On a 16-core Mac at idle. Workers have 0% success rate (0 runs out of hundreds of scheduler cycles).

Root cause: os.loadavg()[0] returns aggregate load (not per-core), and os.freemem() excludes reclaimable cache on macOS. The hardcoded thresholds assume Linux-like reporting semantics.

Approach

  1. import os from 'os' — Use top-level ESM import instead of await import('os') in async method. Built-in modules don't need dynamic import, and this enables synchronous access in the constructor.

  2. getDefaultResourceThresholds() — Extract threshold computation into a pure function that:

  3. Startup logging — Log computed thresholds (values, core count, platform) at daemon start for debuggability.

Test plan

  • Verified on 16-core macOS: all 5 workers execute successfully after patch
  • daemon status shows 100% success rate for audit, optimize, testgaps (were 0% before)
  • daemon trigger --worker audit completes in <1ms
  • Config override still works (config parameter takes precedence over computed defaults)
  • Verify Linux behavior unchanged (same function, higher thresholds: cores×3 for CPU, 5% for memory)

Fixes #1077

…port

The `os` module was imported dynamically via `await import('os')` inside
the async `canRunWorker()` method. Since `os` is a Node.js built-in that
is always available and never changes at runtime, this dynamic import
adds unnecessary overhead on every resource check call.

Move to a standard top-level ESM import. This also enables synchronous
access to `os` APIs (like `os.cpus()`) in non-async contexts such as
the constructor, which the next commit requires for platform-aware
threshold computation.
…tead of hardcoded values

Daemon workers (audit, optimize, testgaps) never execute on macOS because
the hardcoded resource thresholds are incompatible with how macOS reports
system metrics.

CPU: os.loadavg() returns aggregate load across all cores. A 16-core Mac
at modest utilization reports loadavg ~3-5, permanently exceeding the
hardcoded maxCpuLoad of 2.0. Workers are blocked even when the system is
effectively idle.

Memory: macOS uses available RAM as filesystem cache. os.freemem() reports
only truly unused memory (typically 5-8%), not reclaimable cache. The 20%
minFreeMemoryPercent threshold is unreachable under normal macOS operation.

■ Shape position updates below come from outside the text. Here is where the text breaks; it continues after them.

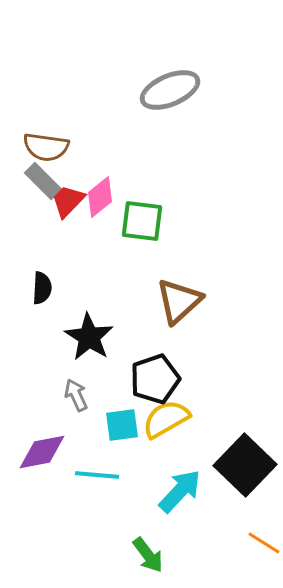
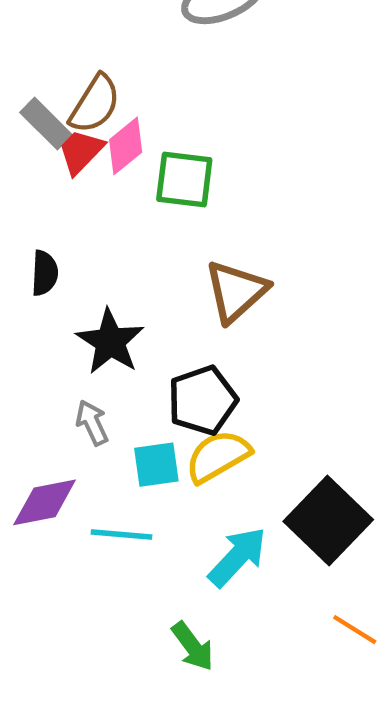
brown semicircle: (46, 147) -> (95, 104), moved, turned -66

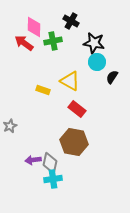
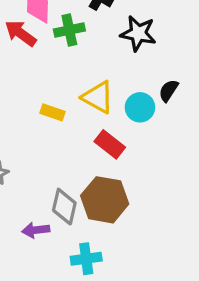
cyan circle: (97, 62) -> (140, 107), moved
gray diamond: (50, 163) -> (64, 207), moved
cyan cross: (53, 179) -> (86, 259), moved

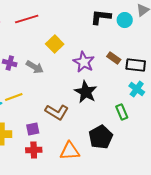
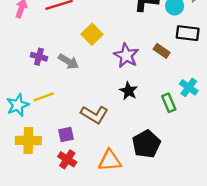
black rectangle: (136, 65) -> (188, 33), moved
black star: (86, 92) -> (129, 91), size x0.7
green rectangle: (122, 112) -> (169, 103), moved
red cross: (34, 150) -> (67, 159), turned 35

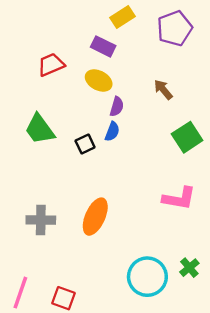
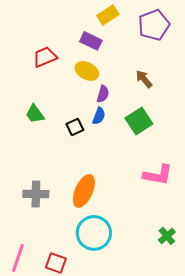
green trapezoid: (40, 129) -> (35, 114), size x0.7
green square: (187, 137) -> (139, 121), moved
cyan circle: (147, 277) -> (94, 233), moved

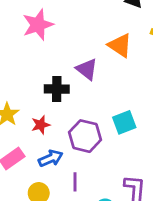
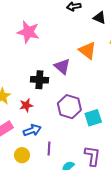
pink star: (38, 25) -> (28, 32), turned 30
cyan square: (124, 122) -> (93, 118), moved
purple hexagon: (85, 136) -> (69, 107), moved

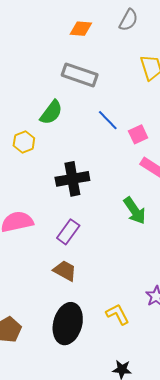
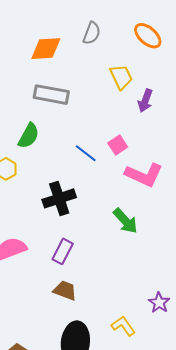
orange diamond: (81, 29) -> (46, 49), size x1.4
blue line: (108, 120) -> (86, 153), moved

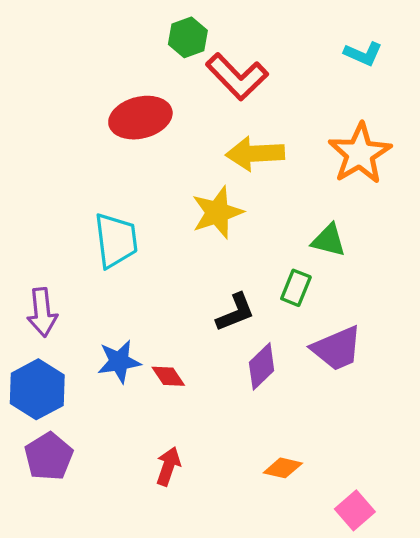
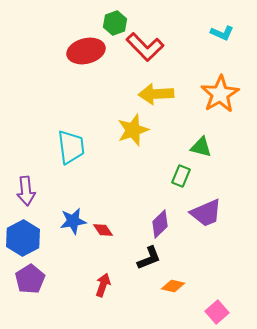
red ellipse: (140, 118) -> (86, 51), moved
black L-shape: (235, 312) -> (149, 258), moved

Extract threshold computation into getDefaultResourceThresholds() that
scales CPU threshold by core count (cores × 3) and uses a 1% free memory
floor on Darwin. Linux gets a 5% floor since its memory reporting is more
conservative. Both remain overridable via config parameter.

Fixes ruvnet#1077
When debugging why workers are blocked, the first question is "what
thresholds is the daemon using?" Currently this requires reading the
daemon-state.json file after startup.

Add a single log line at daemon start that shows the active maxCpuLoad,
core count, minFreeMemoryPercent, and platform. This makes threshold
misconfiguration immediately visible in daemon logs without additional
tooling.
Copy link

@mixingchex mixingchex left a comment

Choose a reason for hiding this comment

The reason will be displayed to describe this comment to others. Learn more.

REQUEST_CHANGES — Reviewed via hive-mind swarm analysis.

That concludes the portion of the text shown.